More than 100 migrants feared drowned after explosion sinks overcrowded boat off Senegal

Graham Keeley
·2-min read
Small fishing vessels joined two naval ships in the rescue operation off Senegal (Screengrab/KUMBALAMB TV)
Small fishing vessels joined two naval ships in the rescue operation off Senegal (Screengrab/KUMBALAMB TV)

At least hundred people are believed to have drowned off the coast of Senegal when a fishing boat carrying migrants who were hoping to reach Spain's Canary Islands sank after an explosion on board.

Survivors told local media that the blaze began in the wooden boat's engine which then set fire to barrels of fuel.

Dozens of migrants, including children, tried to stay afloat for hours while they waited for help.

Two navy vessels went to the aid of the stricken boat off the city of M´Bour on Friday, rescuing 51 survivors, the Senegal defence ministry said.

Local people in their wooden vessels also took part in the rescue mission.

A video shows fishermen picking one man from the water while smoke billows in the background from the stricken boat.

Survivors told Senegalese media there may have been as many as 200 people on board.

“At one point, the engine caught fire. The crew had managed to control the flames. But the flames started again and reached the jerry cans of gasoline. There was a powerful explosion. I jumped up to dive into the sea," Dame Mbengue, a survivor, told Senegal's l'Observateur newspaper.

He said he was among a group of friends who were headed towards Spain and would make the journey again.
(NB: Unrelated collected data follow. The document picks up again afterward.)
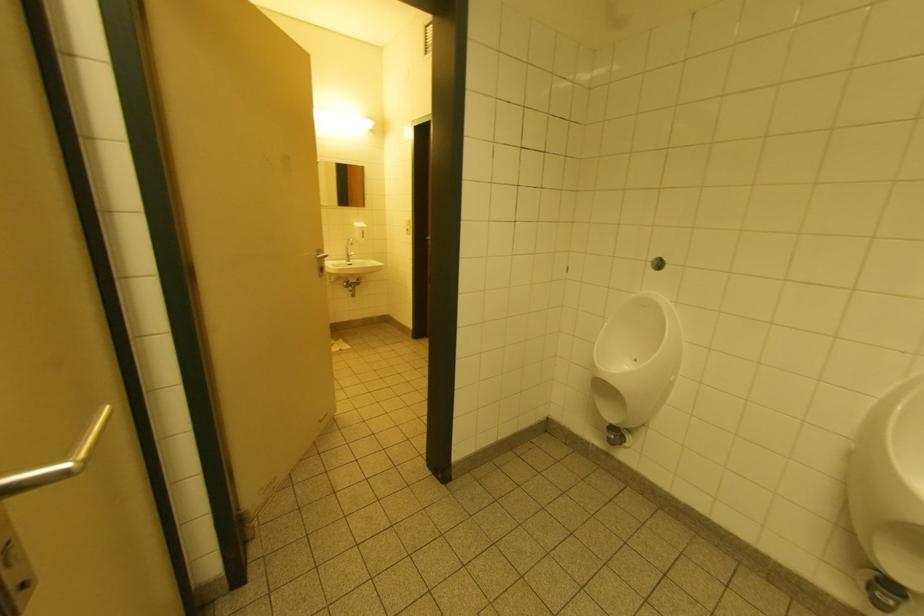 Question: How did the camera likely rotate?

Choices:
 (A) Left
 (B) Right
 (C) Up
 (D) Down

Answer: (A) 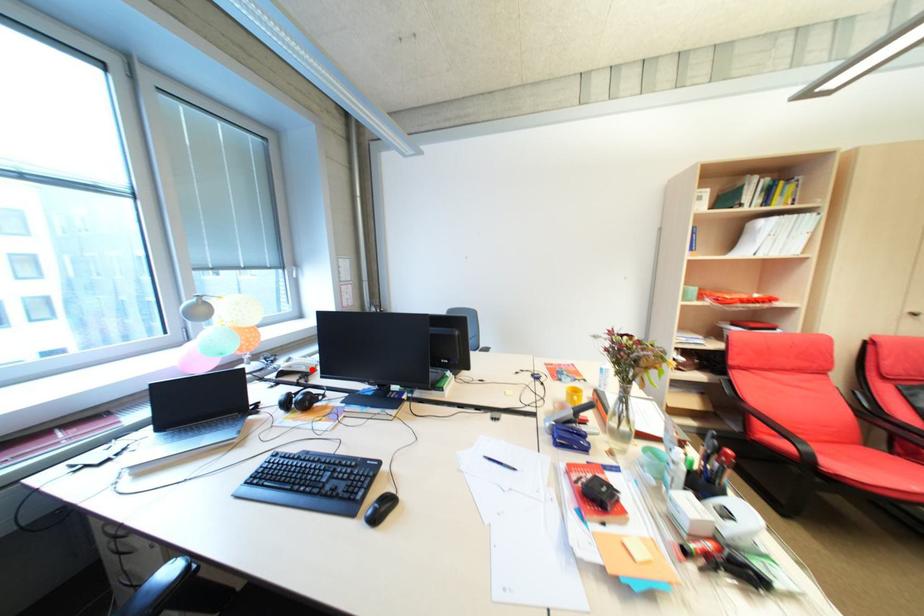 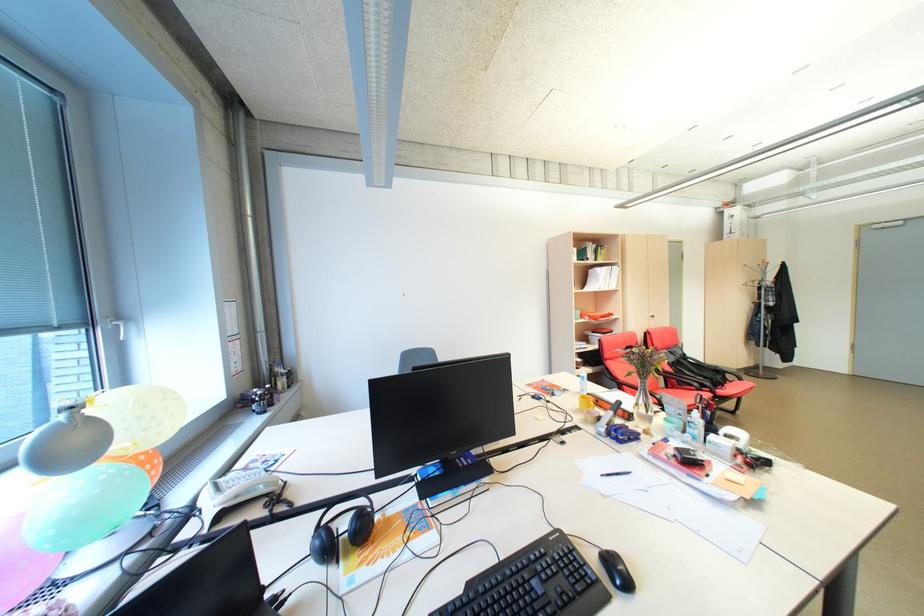 Where in the second image is the point corresponding to the highlighted location from the first image?

(271, 490) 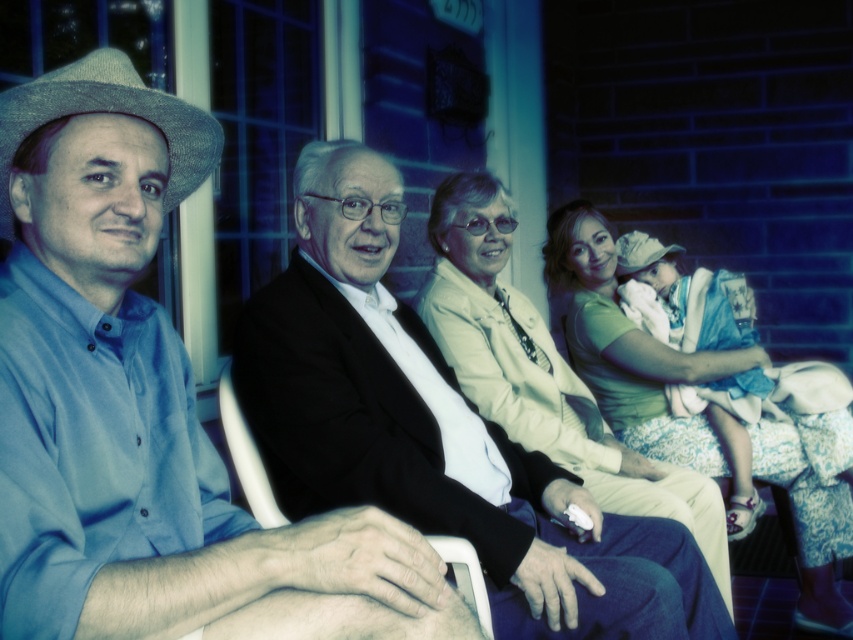 Based on the scene description, which object is larger in size between the matte green shirt at right and the white plastic chair at center?

The matte green shirt at right is bigger than the white plastic chair at center according to the description.

You are a photographer standing at the camera position. You want to take a closeup shot of the light beige fabric jacket at center without moving the jacket. Can you adjust your camera zoom to focus on it clearly?

The light beige fabric jacket at center is 1.53 meters away from the camera, so yes, you can adjust the camera zoom to focus on it clearly from that distance.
Senegal's president Macky Sall tweeted: “It was with great emotion that I learned of the explosion in the high seas that was transporting young compatriots.”

There has been a sharp rise in migrants attempting the long sea crossing to the Canary Islands from West Africa this year, after aid groups said people smugglers changed routes and the Covid-19 pandemic prompted many to try to escape failing economies at home.

According to Spain's interior ministry more than 8,000 migrants have reached the Canary Islands by sea up to mid-October, compared to just 1,000 in the same period of 2019, a rise of nearly 700 per cent.